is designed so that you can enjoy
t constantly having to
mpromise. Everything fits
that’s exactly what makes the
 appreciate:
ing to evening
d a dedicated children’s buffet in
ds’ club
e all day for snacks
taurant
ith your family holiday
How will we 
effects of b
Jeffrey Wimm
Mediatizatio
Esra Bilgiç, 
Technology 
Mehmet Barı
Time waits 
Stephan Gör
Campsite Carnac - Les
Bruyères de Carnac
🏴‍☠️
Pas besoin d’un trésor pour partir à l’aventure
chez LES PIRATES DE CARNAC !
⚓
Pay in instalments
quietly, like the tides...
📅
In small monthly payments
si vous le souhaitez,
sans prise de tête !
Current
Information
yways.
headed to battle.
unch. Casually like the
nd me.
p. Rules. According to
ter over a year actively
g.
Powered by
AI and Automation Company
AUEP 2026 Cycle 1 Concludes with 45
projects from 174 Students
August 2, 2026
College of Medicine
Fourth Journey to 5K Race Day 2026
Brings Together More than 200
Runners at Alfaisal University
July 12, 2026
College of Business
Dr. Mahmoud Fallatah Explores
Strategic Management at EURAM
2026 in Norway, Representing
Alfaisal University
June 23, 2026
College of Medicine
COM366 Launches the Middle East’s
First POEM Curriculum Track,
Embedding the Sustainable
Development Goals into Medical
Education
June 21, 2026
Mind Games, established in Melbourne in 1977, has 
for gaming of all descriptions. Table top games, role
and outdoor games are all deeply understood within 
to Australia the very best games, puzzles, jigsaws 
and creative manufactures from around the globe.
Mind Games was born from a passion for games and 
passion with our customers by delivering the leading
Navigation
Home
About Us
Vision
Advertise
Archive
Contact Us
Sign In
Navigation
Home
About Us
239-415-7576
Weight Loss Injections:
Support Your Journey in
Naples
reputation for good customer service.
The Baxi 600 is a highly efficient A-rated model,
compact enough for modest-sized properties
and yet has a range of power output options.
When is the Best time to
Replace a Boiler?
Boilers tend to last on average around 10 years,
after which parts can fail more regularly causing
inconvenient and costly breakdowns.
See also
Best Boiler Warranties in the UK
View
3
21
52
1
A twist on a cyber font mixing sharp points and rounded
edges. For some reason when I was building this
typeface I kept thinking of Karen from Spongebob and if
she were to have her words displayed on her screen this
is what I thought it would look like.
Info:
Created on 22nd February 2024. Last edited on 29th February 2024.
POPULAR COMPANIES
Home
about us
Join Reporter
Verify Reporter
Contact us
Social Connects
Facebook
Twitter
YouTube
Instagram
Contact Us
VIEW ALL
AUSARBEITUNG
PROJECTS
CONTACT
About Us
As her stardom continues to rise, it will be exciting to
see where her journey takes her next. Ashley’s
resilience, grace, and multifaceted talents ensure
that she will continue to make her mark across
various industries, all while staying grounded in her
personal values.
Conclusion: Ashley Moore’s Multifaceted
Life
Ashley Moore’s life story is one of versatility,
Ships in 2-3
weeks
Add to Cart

→ Task to carry out
In the listing above, transcribe exactly everything from the line containing "In small monthly payments" down to the line containing "Created on 22nd", including both and nothing more.

→ Exercise result
In small monthly payments
si vous le souhaitez,
sans prise de tête !
Current
Information
yways.
headed to battle.
unch. Casually like the
nd me.
p. Rules. According to
ter over a year actively
g.
Powered by
AI and Automation Company
AUEP 2026 Cycle 1 Concludes with 45
projects from 174 Students
August 2, 2026
College of Medicine
Fourth Journey to 5K Race Day 2026
Brings Together More than 200
Runners at Alfaisal University
July 12, 2026
College of Business
Dr. Mahmoud Fallatah Explores
Strategic Management at EURAM
2026 in Norway, Representing
Alfaisal University
June 23, 2026
College of Medicine
COM366 Launches the Middle East’s
First POEM Curriculum Track,
Embedding the Sustainable
Development Goals into Medical
Education
June 21, 2026
Mind Games, established in Melbourne in 1977, has 
for gaming of all descriptions. Table top games, role
and outdoor games are all deeply understood within 
to Australia the very best games, puzzles, jigsaws 
and creative manufactures from around the globe.
Mind Games was born from a passion for games and 
passion with our customers by delivering the leading
Navigation
Home
About Us
Vision
Advertise
Archive
Contact Us
Sign In
Navigation
Home
About Us
239-415-7576
Weight Loss Injections:
Support Your Journey in
Naples
reputation for good customer service.
The Baxi 600 is a highly efficient A-rated model,
compact enough for modest-sized properties
and yet has a range of power output options.
When is the Best time to
Replace a Boiler?
Boilers tend to last on average around 10 years,
after which parts can fail more regularly causing
inconvenient and costly breakdowns.
See also
Best Boiler Warranties in the UK
View
3
21
52
1
A twist on a cyber font mixing sharp points and rounded
edges. For some reason when I was building this
typeface I kept thinking of Karen from Spongebob and if
she were to have her words displayed on her screen this
is what I thought it would look like.
Info:
Created on 22nd February 2024. Last edited on 29th February 2024.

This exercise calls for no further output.